▶ _Exercise brief_
Give the listing again, word for word.
────────────────────
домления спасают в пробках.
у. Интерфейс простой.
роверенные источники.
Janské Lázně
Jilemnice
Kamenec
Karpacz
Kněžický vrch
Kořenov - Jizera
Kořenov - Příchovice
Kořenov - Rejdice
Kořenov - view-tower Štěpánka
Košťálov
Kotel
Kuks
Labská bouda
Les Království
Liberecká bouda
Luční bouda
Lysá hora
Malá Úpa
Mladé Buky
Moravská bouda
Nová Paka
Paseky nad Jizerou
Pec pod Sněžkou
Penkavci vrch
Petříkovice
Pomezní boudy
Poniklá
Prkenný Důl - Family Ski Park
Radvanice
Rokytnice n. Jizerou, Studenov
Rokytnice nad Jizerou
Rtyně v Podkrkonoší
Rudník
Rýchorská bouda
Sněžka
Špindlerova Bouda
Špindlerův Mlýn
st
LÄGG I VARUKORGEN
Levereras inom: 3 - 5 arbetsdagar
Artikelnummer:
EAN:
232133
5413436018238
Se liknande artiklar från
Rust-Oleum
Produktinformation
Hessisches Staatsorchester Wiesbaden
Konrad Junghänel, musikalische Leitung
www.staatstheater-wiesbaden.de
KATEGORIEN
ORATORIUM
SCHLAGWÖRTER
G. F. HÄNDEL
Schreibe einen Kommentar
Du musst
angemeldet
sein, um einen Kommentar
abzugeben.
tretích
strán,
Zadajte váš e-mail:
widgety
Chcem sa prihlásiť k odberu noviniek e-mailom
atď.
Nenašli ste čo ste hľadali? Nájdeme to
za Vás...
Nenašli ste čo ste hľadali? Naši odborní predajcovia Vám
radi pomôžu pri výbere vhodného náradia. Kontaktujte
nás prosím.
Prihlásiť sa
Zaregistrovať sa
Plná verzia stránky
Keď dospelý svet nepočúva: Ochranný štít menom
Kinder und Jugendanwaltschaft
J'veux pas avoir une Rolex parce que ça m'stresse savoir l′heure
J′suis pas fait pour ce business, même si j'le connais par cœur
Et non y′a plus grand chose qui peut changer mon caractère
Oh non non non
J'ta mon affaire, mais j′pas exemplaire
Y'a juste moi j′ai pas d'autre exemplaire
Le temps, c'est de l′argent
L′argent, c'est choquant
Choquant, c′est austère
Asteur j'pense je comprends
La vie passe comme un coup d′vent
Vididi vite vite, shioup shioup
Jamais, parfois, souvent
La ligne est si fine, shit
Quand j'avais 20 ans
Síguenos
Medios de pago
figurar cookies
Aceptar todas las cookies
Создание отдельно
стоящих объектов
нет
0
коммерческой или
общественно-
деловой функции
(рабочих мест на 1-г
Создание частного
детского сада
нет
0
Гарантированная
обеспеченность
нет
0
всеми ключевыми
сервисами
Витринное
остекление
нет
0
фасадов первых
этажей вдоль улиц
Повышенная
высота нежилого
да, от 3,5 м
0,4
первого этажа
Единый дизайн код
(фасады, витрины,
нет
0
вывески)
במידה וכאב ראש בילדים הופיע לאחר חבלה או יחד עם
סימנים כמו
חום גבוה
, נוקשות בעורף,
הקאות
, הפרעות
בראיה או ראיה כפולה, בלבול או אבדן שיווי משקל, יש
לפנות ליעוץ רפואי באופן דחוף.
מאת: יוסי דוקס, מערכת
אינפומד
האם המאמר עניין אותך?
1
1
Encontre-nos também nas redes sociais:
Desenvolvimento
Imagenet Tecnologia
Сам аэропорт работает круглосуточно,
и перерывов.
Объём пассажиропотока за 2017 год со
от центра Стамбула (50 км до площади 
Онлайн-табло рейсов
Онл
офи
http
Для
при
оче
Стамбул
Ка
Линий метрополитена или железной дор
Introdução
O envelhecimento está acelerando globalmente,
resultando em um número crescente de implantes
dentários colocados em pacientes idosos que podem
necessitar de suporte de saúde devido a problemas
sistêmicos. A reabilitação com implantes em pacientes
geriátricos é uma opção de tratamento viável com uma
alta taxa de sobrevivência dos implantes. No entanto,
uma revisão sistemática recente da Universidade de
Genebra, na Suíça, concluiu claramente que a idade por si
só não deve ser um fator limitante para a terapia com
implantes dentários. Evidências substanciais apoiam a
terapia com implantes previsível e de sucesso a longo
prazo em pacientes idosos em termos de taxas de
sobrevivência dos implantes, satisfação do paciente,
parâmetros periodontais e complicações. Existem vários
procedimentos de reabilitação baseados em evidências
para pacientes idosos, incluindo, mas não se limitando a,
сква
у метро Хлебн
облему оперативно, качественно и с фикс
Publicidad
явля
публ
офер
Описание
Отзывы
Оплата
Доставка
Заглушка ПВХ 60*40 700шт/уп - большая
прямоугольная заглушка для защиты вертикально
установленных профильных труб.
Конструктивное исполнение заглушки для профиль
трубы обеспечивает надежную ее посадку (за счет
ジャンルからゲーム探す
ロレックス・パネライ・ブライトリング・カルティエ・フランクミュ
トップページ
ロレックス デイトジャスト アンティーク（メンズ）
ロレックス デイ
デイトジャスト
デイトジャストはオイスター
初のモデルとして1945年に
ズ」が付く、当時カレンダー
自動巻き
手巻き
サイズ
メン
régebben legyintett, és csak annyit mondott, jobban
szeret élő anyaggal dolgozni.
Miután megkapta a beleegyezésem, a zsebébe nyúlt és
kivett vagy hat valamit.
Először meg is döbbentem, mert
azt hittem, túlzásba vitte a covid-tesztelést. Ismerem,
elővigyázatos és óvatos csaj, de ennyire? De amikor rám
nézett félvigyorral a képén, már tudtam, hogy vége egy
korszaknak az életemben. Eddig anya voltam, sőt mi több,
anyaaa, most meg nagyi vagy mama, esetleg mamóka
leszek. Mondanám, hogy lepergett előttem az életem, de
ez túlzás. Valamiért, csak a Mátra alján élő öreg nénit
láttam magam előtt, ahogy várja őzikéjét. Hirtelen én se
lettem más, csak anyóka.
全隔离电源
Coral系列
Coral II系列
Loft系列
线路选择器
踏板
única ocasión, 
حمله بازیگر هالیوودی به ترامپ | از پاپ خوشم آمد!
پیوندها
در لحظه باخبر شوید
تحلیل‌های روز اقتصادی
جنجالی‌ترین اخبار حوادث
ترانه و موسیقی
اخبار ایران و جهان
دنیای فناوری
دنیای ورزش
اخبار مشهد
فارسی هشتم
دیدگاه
────────────────────
▶ _Result below_
домления спасают в пробках.
у. Интерфейс простой.
роверенные источники.
Janské Lázně
Jilemnice
Kamenec
Karpacz
Kněžický vrch
Kořenov - Jizera
Kořenov - Příchovice
Kořenov - Rejdice
Kořenov - view-tower Štěpánka
Košťálov
Kotel
Kuks
Labská bouda
Les Království
Liberecká bouda
Luční bouda
Lysá hora
Malá Úpa
Mladé Buky
Moravská bouda
Nová Paka
Paseky nad Jizerou
Pec pod Sněžkou
Penkavci vrch
Petříkovice
Pomezní boudy
Poniklá
Prkenný Důl - Family Ski Park
Radvanice
Rokytnice n. Jizerou, Studenov
Rokytnice nad Jizerou
Rtyně v Podkrkonoší
Rudník
Rýchorská bouda
Sněžka
Špindlerova Bouda
Špindlerův Mlýn
st
LÄGG I VARUKORGEN
Levereras inom: 3 - 5 arbetsdagar
Artikelnummer:
EAN:
232133
5413436018238
Se liknande artiklar från
Rust-Oleum
Produktinformation
Hessisches Staatsorchester Wiesbaden
Konrad Junghänel, musikalische Leitung
www.staatstheater-wiesbaden.de
KATEGORIEN
ORATORIUM
SCHLAGWÖRTER
G. F. HÄNDEL
Schreibe einen Kommentar
Du musst
angemeldet
sein, um einen Kommentar
abzugeben.
tretích
strán,
Zadajte váš e-mail:
widgety
Chcem sa prihlásiť k odberu noviniek e-mailom
atď.
Nenašli ste čo ste hľadali? Nájdeme to
za Vás...
Nenašli ste čo ste hľadali? Naši odborní predajcovia Vám
radi pomôžu pri výbere vhodného náradia. Kontaktujte
nás prosím.
Prihlásiť sa
Zaregistrovať sa
Plná verzia stránky
Keď dospelý svet nepočúva: Ochranný štít menom
Kinder und Jugendanwaltschaft
J'veux pas avoir une Rolex parce que ça m'stresse savoir l′heure
J′suis pas fait pour ce business, même si j'le connais par cœur
Et non y′a plus grand chose qui peut changer mon caractère
Oh non non non
J'ta mon affaire, mais j′pas exemplaire
Y'a juste moi j′ai pas d'autre exemplaire
Le temps, c'est de l′argent
L′argent, c'est choquant
Choquant, c′est austère
Asteur j'pense je comprends
La vie passe comme un coup d′vent
Vididi vite vite, shioup shioup
Jamais, parfois, souvent
La ligne est si fine, shit
Quand j'avais 20 ans
Síguenos
Medios de pago
figurar cookies
Aceptar todas las cookies
Создание отдельно
стоящих объектов
нет
0
коммерческой или
общественно-
деловой функции
(рабочих мест на 1-г
Создание частного
детского сада
нет
0
Гарантированная
обеспеченность
нет
0
всеми ключевыми
сервисами
Витринное
остекление
нет
0
фасадов первых
этажей вдоль улиц
Повышенная
высота нежилого
да, от 3,5 м
0,4
первого этажа
Единый дизайн код
(фасады, витрины,
нет
0
вывески)
במידה וכאב ראש בילדים הופיע לאחר חבלה או יחד עם
סימנים כמו
חום גבוה
, נוקשות בעורף,
הקאות
, הפרעות
בראיה או ראיה כפולה, בלבול או אבדן שיווי משקל, יש
לפנות ליעוץ רפואי באופן דחוף.
מאת: יוסי דוקס, מערכת
אינפומד
האם המאמר עניין אותך?
1
1
Encontre-nos também nas redes sociais:
Desenvolvimento
Imagenet Tecnologia
Сам аэропорт работает круглосуточно,
и перерывов.
Объём пассажиропотока за 2017 год со
от центра Стамбула (50 км до площади 
Онлайн-табло рейсов
Онл
офи
http
Для
при
оче
Стамбул
Ка
Линий метрополитена или железной дор
Introdução
O envelhecimento está acelerando globalmente,
resultando em um número crescente de implantes
dentários colocados em pacientes idosos que podem
necessitar de suporte de saúde devido a problemas
sistêmicos. A reabilitação com implantes em pacientes
geriátricos é uma opção de tratamento viável com uma
alta taxa de sobrevivência dos implantes. No entanto,
uma revisão sistemática recente da Universidade de
Genebra, na Suíça, concluiu claramente que a idade por si
só não deve ser um fator limitante para a terapia com
implantes dentários. Evidências substanciais apoiam a
terapia com implantes previsível e de sucesso a longo
prazo em pacientes idosos em termos de taxas de
sobrevivência dos implantes, satisfação do paciente,
parâmetros periodontais e complicações. Existem vários
procedimentos de reabilitação baseados em evidências
para pacientes idosos, incluindo, mas não se limitando a,
сква
у метро Хлебн
облему оперативно, качественно и с фикс
Publicidad
явля
публ
офер
Описание
Отзывы
Оплата
Доставка
Заглушка ПВХ 60*40 700шт/уп - большая
прямоугольная заглушка для защиты вертикально
установленных профильных труб.
Конструктивное исполнение заглушки для профиль
трубы обеспечивает надежную ее посадку (за счет
ジャンルからゲーム探す
ロレックス・パネライ・ブライトリング・カルティエ・フランクミュ
トップページ
ロレックス デイトジャスト アンティーク（メンズ）
ロレックス デイ
デイトジャスト
デイトジャストはオイスター
初のモデルとして1945年に
ズ」が付く、当時カレンダー
自動巻き
手巻き
サイズ
メン
régebben legyintett, és csak annyit mondott, jobban
szeret élő anyaggal dolgozni.
Miután megkapta a beleegyezésem, a zsebébe nyúlt és
kivett vagy hat valamit.
Először meg is döbbentem, mert
azt hittem, túlzásba vitte a covid-tesztelést. Ismerem,
elővigyázatos és óvatos csaj, de ennyire? De amikor rám
nézett félvigyorral a képén, már tudtam, hogy vége egy
korszaknak az életemben. Eddig anya voltam, sőt mi több,
anyaaa, most meg nagyi vagy mama, esetleg mamóka
leszek. Mondanám, hogy lepergett előttem az életem, de
ez túlzás. Valamiért, csak a Mátra alján élő öreg nénit
láttam magam előtt, ahogy várja őzikéjét. Hirtelen én se
lettem más, csak anyóka.
全隔离电源
Coral系列
Coral II系列
Loft系列
线路选择器
踏板
única ocasión, 
حمله بازیگر هالیوودی به ترامپ | از پاپ خوشم آمد!
پیوندها
در لحظه باخبر شوید
تحلیل‌های روز اقتصادی
جنجالی‌ترین اخبار حوادث
ترانه و موسیقی
اخبار ایران و جهان
دنیای فناوری
دنیای ورزش
اخبار مشهد
فارسی هشتم
دیدگاه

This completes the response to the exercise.